In the data that follows, find the line containing "strategic control."; then quote that line and every line after it, exactly, through the last one.

## SOURCE DATA
--

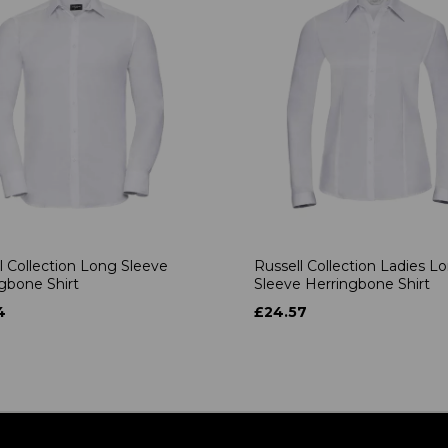
l Collection Long Sleeve
Russell Collection Ladies L
gbone Shirt
Sleeve Herringbone Shirt
4
£24.57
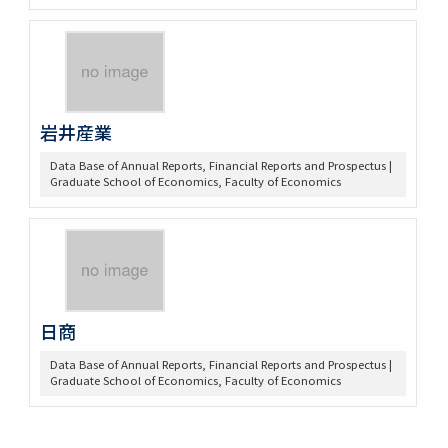
岩井産業
Data Base of Annual Reports, Financial Reports and Prospectus |
Graduate School of Economics, Faculty of Economics
日商
Data Base of Annual Reports, Financial Reports and Prospectus |
Graduate School of Economics, Faculty of Economics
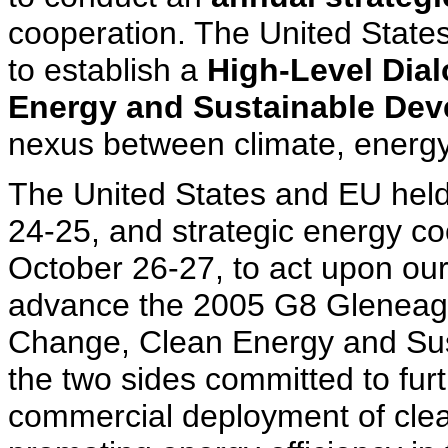
cooperation. The United State
to establish a
High-Level Dia
Energy and Sustainable Dev
nexus between climate, energy
The United States and EU held 
24-25, and strategic energy c
October 26-27, to act upon o
advance the 2005 G8 Gleneagle
Change, Clean Energy and Sus
the two sides committed to fur
commercial deployment of clea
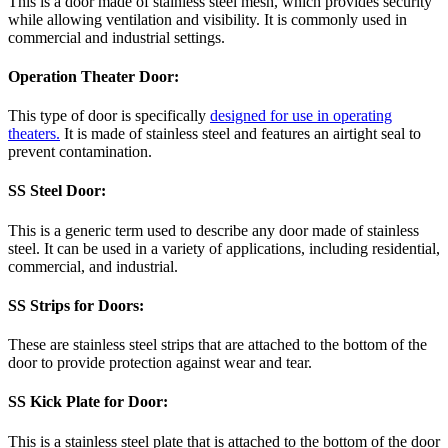
This is a door made of stainless steel mesh, which provides security
while allowing ventilation and visibility. It is commonly used in
commercial and industrial settings.
Operation Theater Door:
This type of door is specifically
designed for use in operating
theaters.
It is made of stainless steel and features an airtight seal to
prevent contamination.
SS Steel Door:
This is a generic term used to describe any door made of stainless
steel. It can be used in a variety of applications, including residential,
commercial, and industrial.
SS Strips for Doors:
These are stainless steel strips that are attached to the bottom of the
door to provide protection against wear and tear.
SS Kick Plate for Door:
This is a stainless steel plate that is attached to the bottom of the door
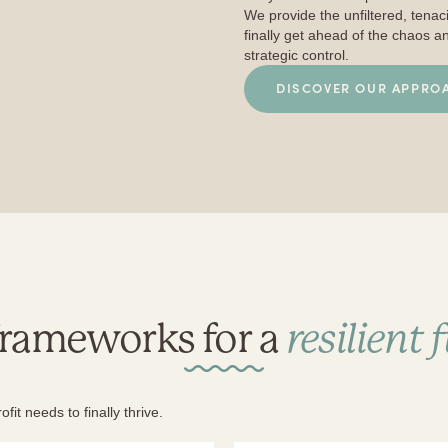
We provide the unfiltered, tena
finally get ahead of the chaos a
strategic control.
DISCOVER OUR APPRO
frameworks for a
resilient 
it needs to finally thrive.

--

## RESPONSE TO THIS TASK
strategic control.
DISCOVER OUR APPRO
frameworks for a
resilient 
it needs to finally thrive.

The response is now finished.